Lizzie Weber's Debut Album Suggests Good Things from a Young Songwriter

Lizzie Weber Lizzie Weber

Lizzie Weber has a fine, guileless voice and a soft touch on the piano. She feels things deeply but considers life's tough lessons evenly. On her self-titled debut, Weber chooses to wrap these skills in a series of ballads -- so, so many ballads. She works her songs into a lull throughout the album's first few tracks -- slow, unshowy movements on the piano lay the foundation on many songs, a gently plucked guitar on the rest.

Weber shows none of the flash or drama that we've come to expect from the narrow confines of the girl-and-piano sub-genre, and mostly that's a good thing -- it suits the songs. Bare emotion is cheap but passion is rare, and Weber shows flashes of the latter at times. But too little movement across too many tracks makes it hard for the listener to feel the songs' import time after time when many run together. There's a heaviness here, much of it vaguely described in impressionistic lyrics that give the outline of a story.

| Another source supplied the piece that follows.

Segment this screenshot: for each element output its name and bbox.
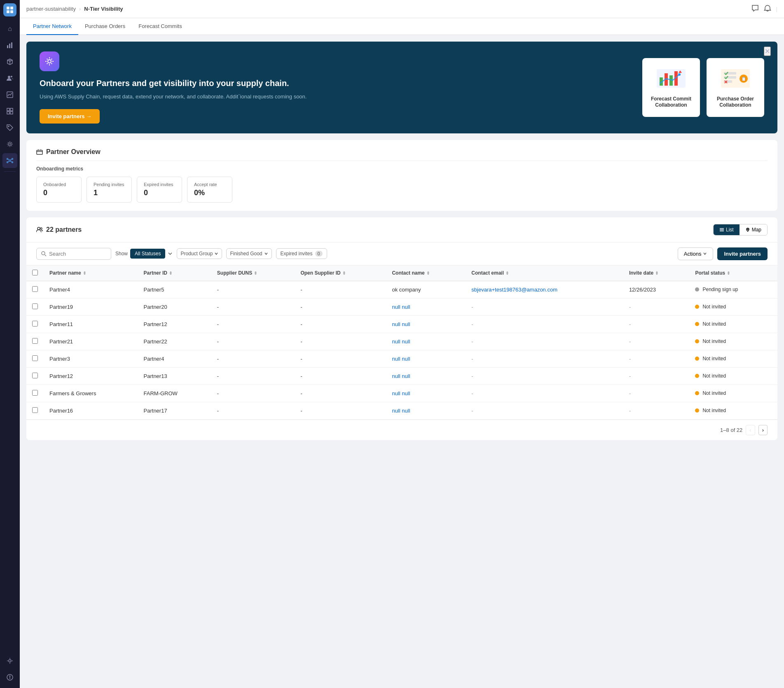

The production follows Weber's lead. It's sympathetic to the songs and tasteful without getting in the way. The swooping violin matches a steel-guitar line on the intro to "Safe Distance"; those touches flesh things out but these often spare, open songs call for a little more than a sprinkling of strings. "Sorry Days" serves as a stylistic curveball, with its raga-ish rhythm and slinky upright bass suggesting some Eastern exoticism, and "Catastrophe" is an early standout thanks to a much-needed boost in tempo and the double-tracked saxophone intro compliments of engineer Brian Ryback. Stick with the album for moments such as these, and to hear what Weber and company can do with the ballad form when they maximize her voice and the supporting instruments.

"Trail Ridge Road" starts like so many of the other songs here, but its gradual crescendo is mirrored in the strings' intensity and, significantly, one of the few moments where Weber truly lets go and submits to the song. Moments like these suggest good and daring things from the young songwriter, even if her debut plays it safe a little too often.